----- DATASET SECTION -----

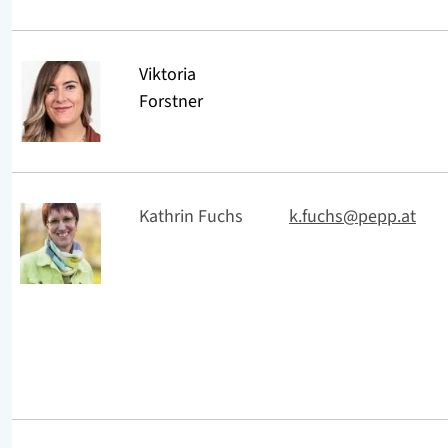
Viktoria
Forstner
Kathrin Fuchs
k.fuchs@pepp.at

-----

| TASK DETAILS |
From the first line to the last, give the data again exactly, but without pictures.

| SOLVED EXERCISE |
Viktoria
Forstner
Kathrin Fuchs
k.fuchs@pepp.at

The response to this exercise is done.